RELATED:Carmel fire bereaved families disrupt PM’s speechPM: 'We will erect a memorial' for victims of Carmel fire
One day before he was supposed to attend a Knesset committee hearing on the State Comptroller’s conclusions on fire preparedness and the Carmel Fire, Netanyahu displayed cold feet fearing that the meeting could turn out to be a political ambush.
Netanyahu’s office expressed concern that Hasson had encouraged bereaved families to attend the meeting in order to set up a situation in which the premier would be confronted by emotional family members, similar to the events at a memorial service for the 44 people killed in the December fire.
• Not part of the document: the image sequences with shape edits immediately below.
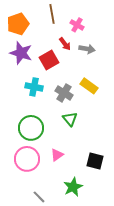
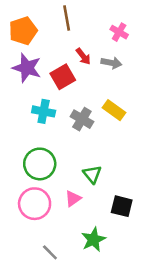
pink cross: (77, 25) -> (119, 32), moved
green triangle: (70, 119) -> (92, 174), moved

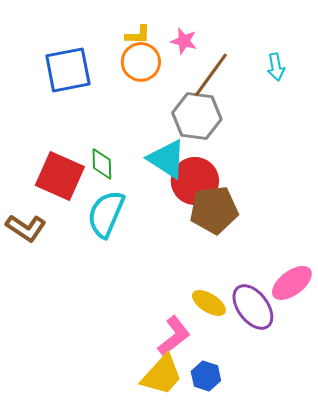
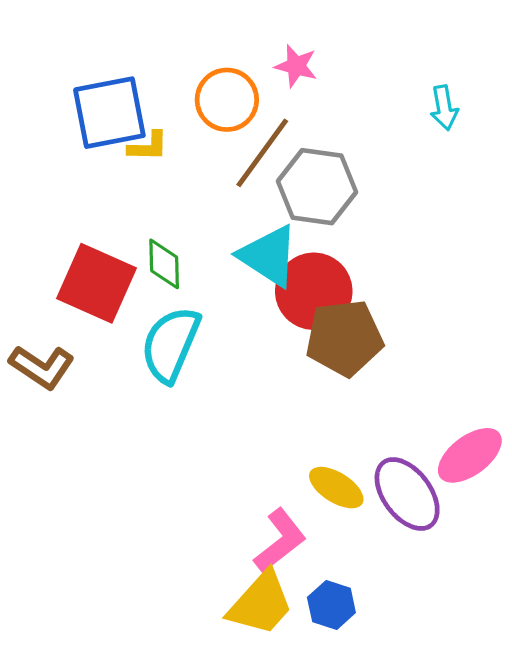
yellow L-shape: (138, 35) -> (148, 146), moved
brown line: (211, 75) -> (262, 153), moved

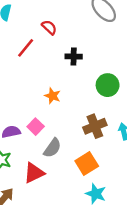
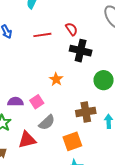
red semicircle: (49, 27) -> (72, 29), moved
red line: (26, 48) -> (42, 35), turned 30
black cross: (74, 57) -> (81, 51), size x1.5

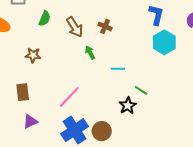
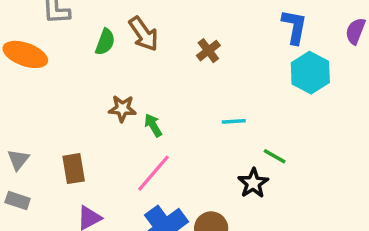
brown cross: (105, 26) -> (208, 51), turned 32
brown arrow: (75, 27) -> (143, 34), moved
green arrow: (90, 53) -> (153, 125), moved
brown star: (33, 55) -> (122, 109), moved

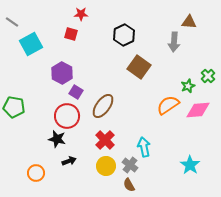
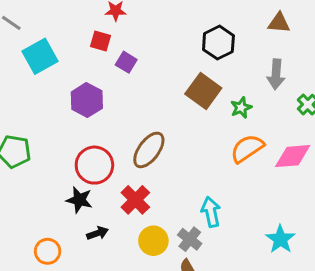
black hexagon: (124, 35) -> (218, 43), moved
gray arrow: (174, 42) -> (276, 74), moved
green star: (188, 86) -> (241, 108), moved
purple square: (76, 92) -> (126, 62), moved
red cross: (105, 140) -> (135, 200), moved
The Prime Minister’s Office requested the intercession of Knesset Speaker Reuven Rivlin on Sunday afternoon, telling Rivlin that they were concerned that Hasson was encouraging families to attend the televised meeting to create a provocation.
Rivlin, in turn, proposed a compromise by which only representatives of the 44 bereaved families would attend the Monday morning meeting.
Hasson, however, rejected the very idea of the compromise.
“Nobody is negotiating with me regarding bereaved families’ attendance, and I have no intent to do so over the type or number of bereaved families that the prime minister is willing to have attend the hearing,” retorted Hasson. “I certainly do not intend to undermine the basic principle of open hearings in the Knesset that can be seen by all, and that permit the participation of all relevant parties.”
“It is arrogant to argue that the bereaved families are not relevant to the hearing, and one must question why the Prime Minister’s Office is investing such effort in an attempt to determine the agenda of the hearing that he knew about weeks in advance,” Hasson continued.
“The hearing will be held in a relevant and respectable manner, as is appropriate, and with the participation of all those who were invited,” Hasson concluded.
With the possibility for a compromise on the attendees dwindling, Rivlin also said that if he were asked to do so, he would be willing to attend the hearing as a calming factor to ensure that all parties are heard.
 
In January, a memorial service for fire victims at Kibbutz Beit Oren was interrupted when victims’ families shouted down Netanyahu and forced Interior Minister Eli Yishai to leave the auditorium. Even after the prime minister completed his speech, some families continued to heckle him, with one woman yelling “you killed my husband! You have no shame!”